L’utilizzo delle navi-quarantena è sotto accusa da parte delle organizzazioni umanitarie da quando, il 20 maggio, un ragazzo tunisino si è gettato in mare ed è morto nel tentativo di raggiungere la costa. A casi di intolleranza estrema del trattenimento dei migranti a bordo delle imbarcazioni, si sono sommate in questi giorni, e hanno destato molto più clamore dal punto di vista mediatico, le fughe da diversi centri accoglienza. Il caso più recente riguarda 53 migranti, non positivi al virus, fuggiti dall’hotspot di Pozzallo.
Sembra doveroso, quindi, pensare a delle soluzioni alternative. Ma quale potrebbe essere la scelta più rispettosa nei confronti dei diritti di chi sbarca e più sicura dal punto di vista sanitario?

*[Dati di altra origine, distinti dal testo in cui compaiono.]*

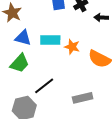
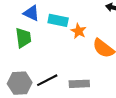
green trapezoid: (20, 63) -> (23, 38), turned -60
black line: (44, 86) -> (47, 80), moved

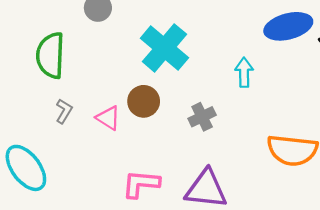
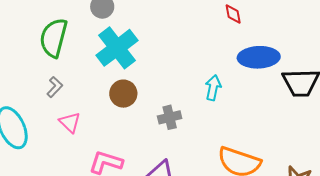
cyan cross: (164, 48) -> (117, 48), moved
pink triangle: (108, 118) -> (70, 122), moved

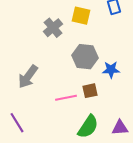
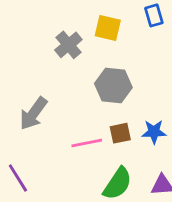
blue star: (111, 70) -> (154, 132), moved

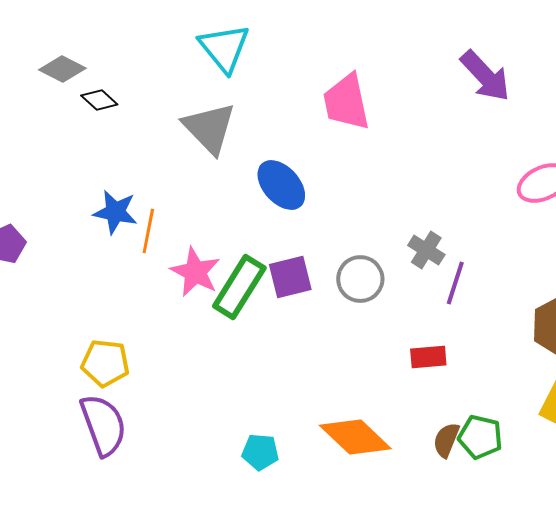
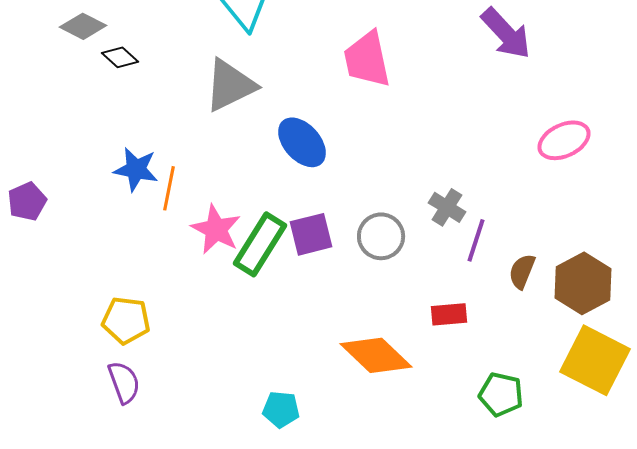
gray triangle: (209, 128) -> (230, 85), turned 48
purple semicircle: (103, 425) -> (124, 382), size x0.7
orange diamond: (355, 437) -> (376, 355), moved
brown semicircle: (446, 440) -> (522, 271), moved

“Il ricorso al trasferimento su imbarcazioni di dimensioni più grandi – dichiara il direttore del dipartimento di Giurisprudenza –, attrezzate per rispondere anche a esigenze sanitarie, accoppiato con misure che permettano di distinguere e poi separare le persone positive e/o a rischio COVID-19 dalle altre può essere uno strumento utile. Potrebbe probabilmente essere più facile farlo sulla terraferma in centri attrezzati (soluzione in corso di adozione con la tendopoli in territorio di Vizzini, ma recentemente fermata dall’ultima ordinanza di Musumeci. Ndr). Si tratta di scelte che vanno fatte in modo razionale sulla base dell’efficacia e delle risorse.
Purtroppo si sono sommati – conclude –, com’era prevedibile (e forse già previsto), i problemi che riguardano la gestione dei flussi con quelli dell’emergenza sanitaria. Tuttavia, le questioni vanno tenute distinte ed affrontate con la dovuta serietà, tenendo presente esigenza di tutela della vita umana, di emergenza sanitaria, di rispetto dei diritti fondamentali e di regolamentazione dell’ammissione e allontanamento degli stranieri”.